That's the phrase that would best sum up Roman Polanski's latest film, "The Ninth Gate", which drags you on a long-winded journey of unanswered questions, only to drop-kick you in the final moments with an idiotic ending. But then again, this uneven mix of film noir and horror is about what you would expect from the veteran director. Polanski may have made his mark in the Sixties and Seventies with "Rosemary's Baby" and "Chinatown", but his filmography of late has been stacked with a number of B-movie offerings such as the laughable "Bitter Moon" from 1992 and the horribly miscast and misdirected "Pirates" from 1986. "The Ninth Gate" is yet another B-movie offering that offers its audience little more than the opportunity to have an afternoon nap.
Johnny Depp ("Sleepy Hollow") plays Dean Corso, a dealer in rare books who is not beyond misrepresenting the facts to buy a valuable book at less than face value. He is summoned by Boris Balkan (Frank Langella, heard recently in "Small Soldiers"), a wealthy client who with a sizable collection of books about the Devil, to examine the latest addition to his library, "The Ninth Gate". Sold to Balkan only a day before its previous owner hung himself, "The Ninth Gate" is supposedly a book written by the Devil himself in 1666, and reading from its pages will summon its author. However, Balkan's book is one of three copies in existence, and so he finances Corso on a trip to Europe to compare his copy to the other two.
Unfortunately, the deeper Corso gets into his investigation, the more dangerous it becomes. Pretty soon, bodies start piling up and Corso finds that he is being followed. One person on his tail is the widow of the book's previous owner (Lena Olin of "Mystery Men"), who will stop at nothing to get the book back. And the other is a mysterious 'guardian angel' (the director's wife Emmanuelle Seigner), who has a knack for showing up at the right moment to help Corso on his quest.
Film noir purists may find some interest in how Polanski has integrated a number of the attributes of the genre into "The Ninth Gate", including the morally-corrupted detective-like protagonist, the amoral femme fatale, the ever-present atmosphere of paranoia, and the lack of a happy ending. However, beyond the noirish elements, there really isn't a lot to hold one's interest.
The tediously told story proceeds at a listless pace, as one tired scene bleeds into the next. And when "The Ninth Gate" isn't putting you to sleep, then it will have you rolling your eyes in despair as Polanski injects his odd sense of style, bordering on camp, into the film. How else can one explain some of the ridiculous scenes the audience has to put up with-- Corso's 'guardian angel' using martial arts to save his butt from the bad guys, a strange visit to a bookshop run by a pair of twins (both played by Jose Lopez Rodero), a satanic ceremony right out of "Eyes Wide Shut", a character gleefully setting themselves on fire to prove a point, and what no Polanski film should be without, Seigner taking off her clothes before the film ends.
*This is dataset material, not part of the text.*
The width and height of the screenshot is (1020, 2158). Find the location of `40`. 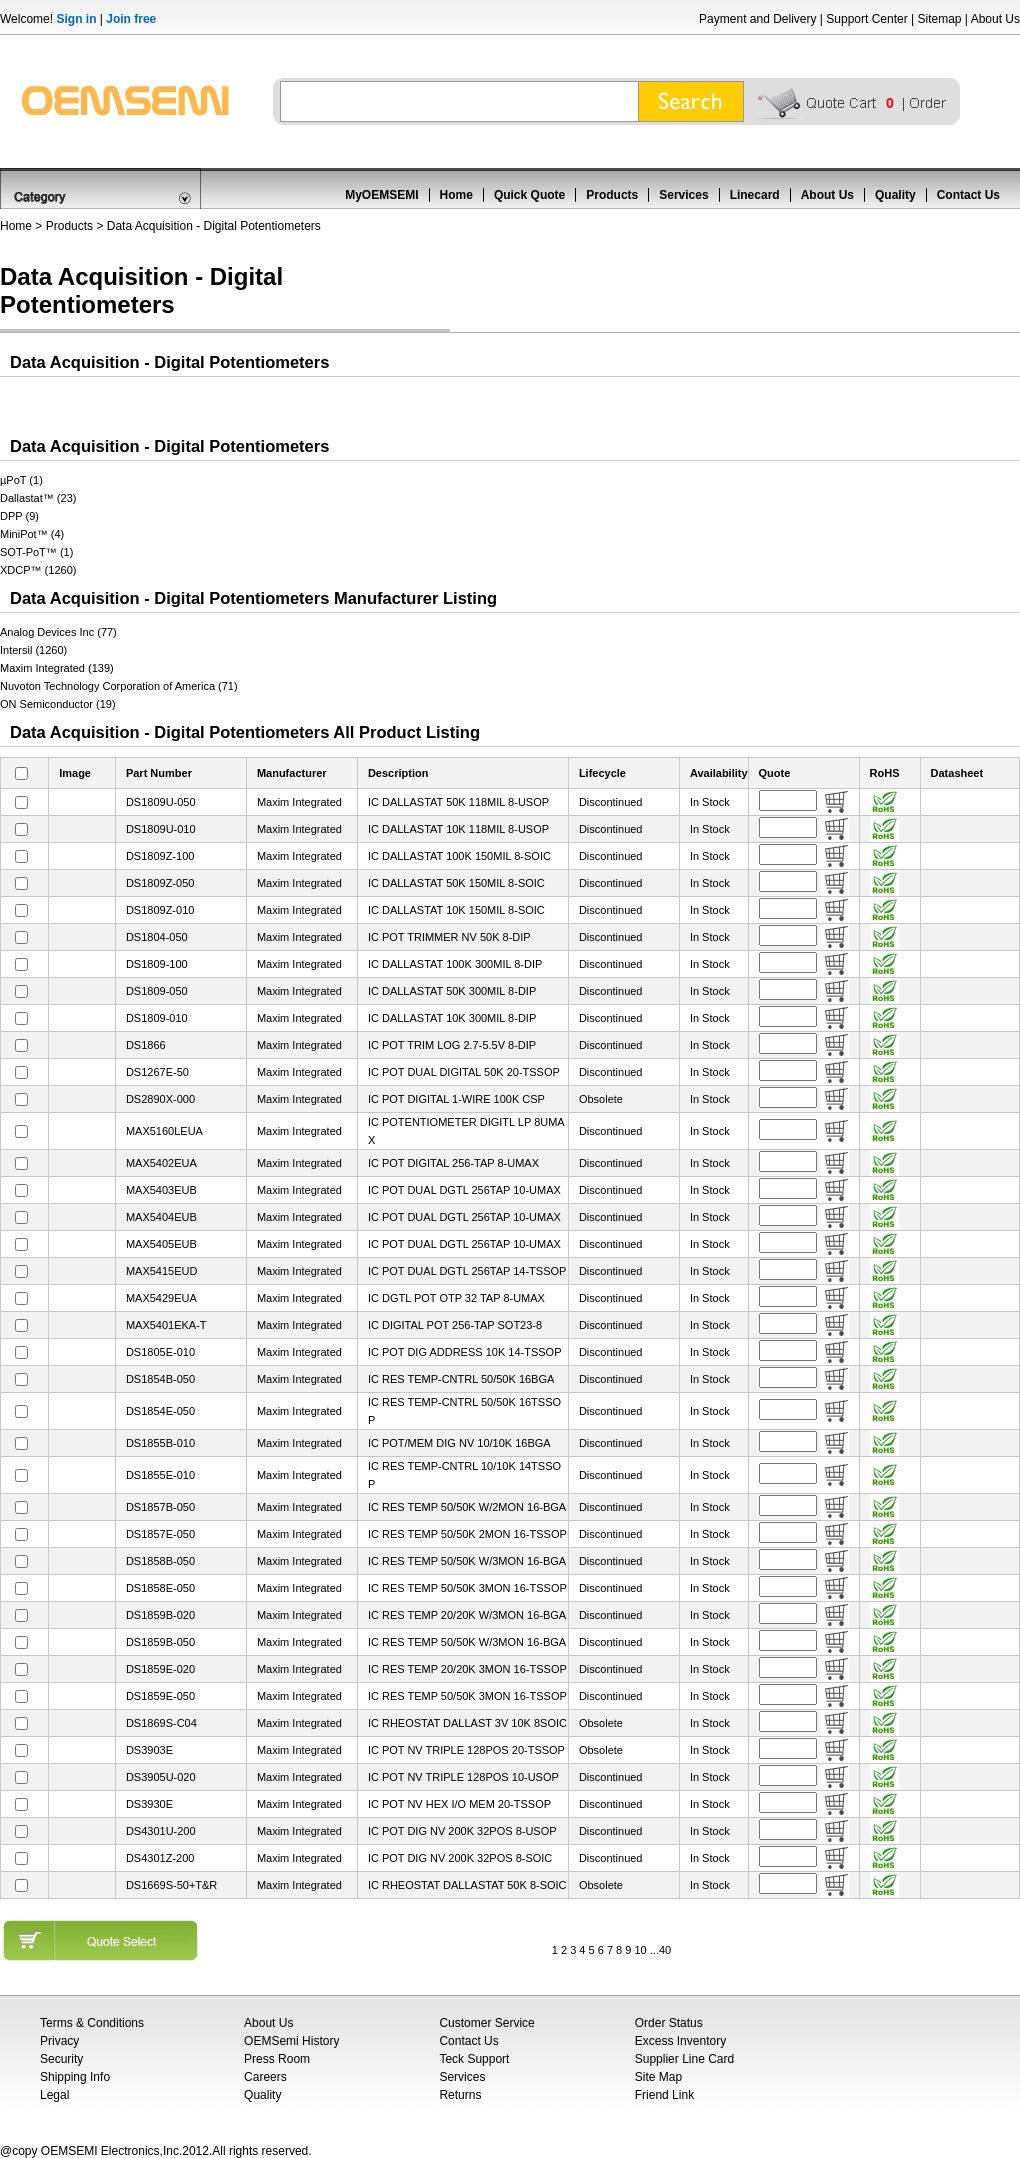 40 is located at coordinates (665, 1950).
The only saving grace of "The Ninth Gate" lies in Depp's performance. As the story's hero, he does a reasonably good job of portraying a man determined to solve the mystery placed before him. Like the constable he played in "Sleepy Hollow", Corso is a character who is at the top of his trade yet still finds his abilities put to the test. Compared to Depp, the rest of the cast is pure amateur hour. The over-the-top performances of Langella and Olin are sadly appropriate for the hackneyed villains that they portray, while Seigner's lack of aptitude in the thespian arts is painfully apparent (but then again, it is doubtful that Polanski casts her in his movies based on her ability to act).
In contrast to the latter-half of 1999, the year 2000 has started off poorly with more than its fair share of bad movies. Other than "Boiler Room", there has been little released thus far to justify a trip down to the local multiplex. "The Ninth Gate" is not exception. More silly than scary, and more murky than mysterious, Polanski's latest contribution to the horror genre will most likely disappear out of theatres quickly, following in the footsteps of some other recent horror duds, such as "End of Days", "House on Haunted Hill", and "The Haunting".